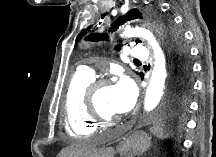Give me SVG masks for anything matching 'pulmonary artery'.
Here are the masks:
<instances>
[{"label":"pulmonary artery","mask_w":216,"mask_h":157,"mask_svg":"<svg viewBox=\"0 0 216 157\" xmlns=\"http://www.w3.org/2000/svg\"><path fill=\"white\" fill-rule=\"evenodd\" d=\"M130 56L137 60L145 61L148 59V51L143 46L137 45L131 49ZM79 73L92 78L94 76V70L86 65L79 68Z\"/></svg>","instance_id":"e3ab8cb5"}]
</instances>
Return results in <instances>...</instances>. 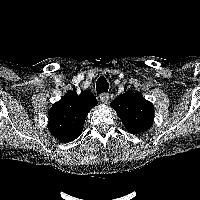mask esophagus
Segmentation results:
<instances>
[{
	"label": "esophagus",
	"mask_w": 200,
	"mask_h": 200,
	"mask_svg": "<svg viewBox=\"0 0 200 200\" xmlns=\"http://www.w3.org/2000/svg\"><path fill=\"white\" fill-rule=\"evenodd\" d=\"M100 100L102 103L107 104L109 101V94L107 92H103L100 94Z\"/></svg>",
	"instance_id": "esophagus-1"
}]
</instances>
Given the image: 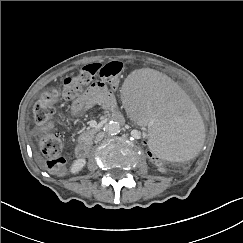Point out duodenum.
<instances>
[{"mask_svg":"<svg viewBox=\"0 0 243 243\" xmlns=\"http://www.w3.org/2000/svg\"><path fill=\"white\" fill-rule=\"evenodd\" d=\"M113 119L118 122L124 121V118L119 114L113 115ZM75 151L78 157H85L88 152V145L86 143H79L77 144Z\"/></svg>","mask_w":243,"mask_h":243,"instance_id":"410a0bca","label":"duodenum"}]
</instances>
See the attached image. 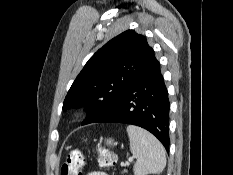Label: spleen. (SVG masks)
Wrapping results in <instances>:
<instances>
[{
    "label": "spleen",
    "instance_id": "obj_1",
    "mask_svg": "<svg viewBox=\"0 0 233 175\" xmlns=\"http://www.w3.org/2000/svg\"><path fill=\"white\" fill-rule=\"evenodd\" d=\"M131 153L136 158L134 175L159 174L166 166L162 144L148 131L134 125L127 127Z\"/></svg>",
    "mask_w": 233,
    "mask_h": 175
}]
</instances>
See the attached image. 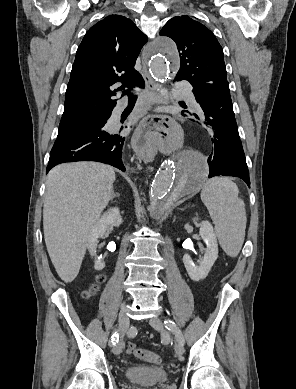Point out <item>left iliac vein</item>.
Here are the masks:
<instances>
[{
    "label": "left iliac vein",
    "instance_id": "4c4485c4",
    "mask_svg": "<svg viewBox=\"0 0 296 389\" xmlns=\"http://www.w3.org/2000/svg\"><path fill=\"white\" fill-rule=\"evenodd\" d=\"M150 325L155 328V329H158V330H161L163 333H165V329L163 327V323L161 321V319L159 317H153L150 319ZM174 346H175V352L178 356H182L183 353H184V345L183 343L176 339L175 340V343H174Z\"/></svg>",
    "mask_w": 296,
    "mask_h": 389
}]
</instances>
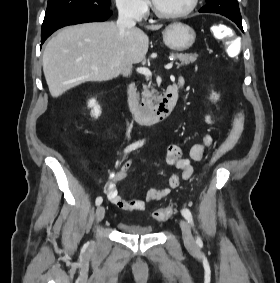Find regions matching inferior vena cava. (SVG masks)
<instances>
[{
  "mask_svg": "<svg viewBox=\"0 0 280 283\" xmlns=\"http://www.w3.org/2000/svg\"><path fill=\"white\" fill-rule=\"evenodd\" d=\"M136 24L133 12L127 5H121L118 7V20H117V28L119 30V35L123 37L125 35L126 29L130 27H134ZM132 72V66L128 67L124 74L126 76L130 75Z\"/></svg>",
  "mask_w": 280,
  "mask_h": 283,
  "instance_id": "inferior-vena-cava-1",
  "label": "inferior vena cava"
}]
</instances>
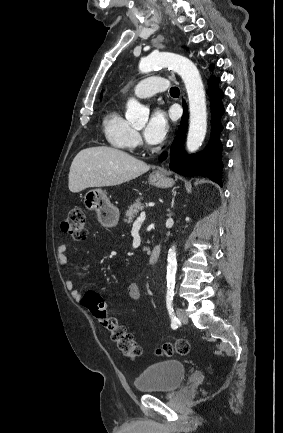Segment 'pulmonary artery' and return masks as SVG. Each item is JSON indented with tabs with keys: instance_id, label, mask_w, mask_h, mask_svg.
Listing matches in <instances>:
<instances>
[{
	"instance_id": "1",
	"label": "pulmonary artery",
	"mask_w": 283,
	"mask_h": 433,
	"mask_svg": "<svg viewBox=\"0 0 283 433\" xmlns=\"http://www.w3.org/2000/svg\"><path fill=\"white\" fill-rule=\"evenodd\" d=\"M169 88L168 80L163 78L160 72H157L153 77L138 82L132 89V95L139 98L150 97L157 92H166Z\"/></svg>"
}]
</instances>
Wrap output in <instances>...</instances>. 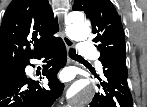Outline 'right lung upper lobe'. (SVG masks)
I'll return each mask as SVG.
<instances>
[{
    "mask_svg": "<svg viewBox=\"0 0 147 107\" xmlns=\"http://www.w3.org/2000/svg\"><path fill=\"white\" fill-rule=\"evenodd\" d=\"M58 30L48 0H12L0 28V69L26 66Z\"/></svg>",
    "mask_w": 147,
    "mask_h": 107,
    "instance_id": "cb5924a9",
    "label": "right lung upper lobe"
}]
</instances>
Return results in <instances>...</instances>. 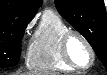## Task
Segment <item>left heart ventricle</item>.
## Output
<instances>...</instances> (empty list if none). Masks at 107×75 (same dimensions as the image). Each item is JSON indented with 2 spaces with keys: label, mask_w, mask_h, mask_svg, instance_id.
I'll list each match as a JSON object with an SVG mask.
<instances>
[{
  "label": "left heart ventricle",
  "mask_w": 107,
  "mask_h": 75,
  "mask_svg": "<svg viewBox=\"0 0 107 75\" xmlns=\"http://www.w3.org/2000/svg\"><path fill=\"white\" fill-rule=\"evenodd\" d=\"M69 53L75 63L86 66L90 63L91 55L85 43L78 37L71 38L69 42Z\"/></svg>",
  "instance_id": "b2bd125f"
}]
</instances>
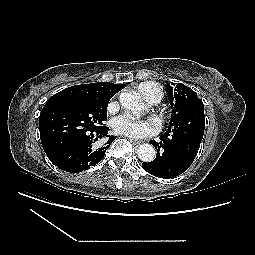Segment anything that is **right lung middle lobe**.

**Task directions**.
Leave out the pictures, then reproduce exactly the run of lines from the one that contains "Segment <item>left heart ventricle</item>." to the final line of the listing above.

**Answer space**.
Segment <item>left heart ventricle</item>.
## Output
<instances>...</instances> (empty list if none). Masks at 107×75 (same dimensions as the image). Each item is JSON indented with 2 spaces with keys: label, mask_w, mask_h, mask_svg, instance_id.
I'll list each match as a JSON object with an SVG mask.
<instances>
[{
  "label": "left heart ventricle",
  "mask_w": 107,
  "mask_h": 75,
  "mask_svg": "<svg viewBox=\"0 0 107 75\" xmlns=\"http://www.w3.org/2000/svg\"><path fill=\"white\" fill-rule=\"evenodd\" d=\"M69 53L75 63L86 66L90 63L91 55L85 43L78 37L71 38L69 42Z\"/></svg>",
  "instance_id": "b2bd125f"
}]
</instances>
Segment anything that is **right lung middle lobe**.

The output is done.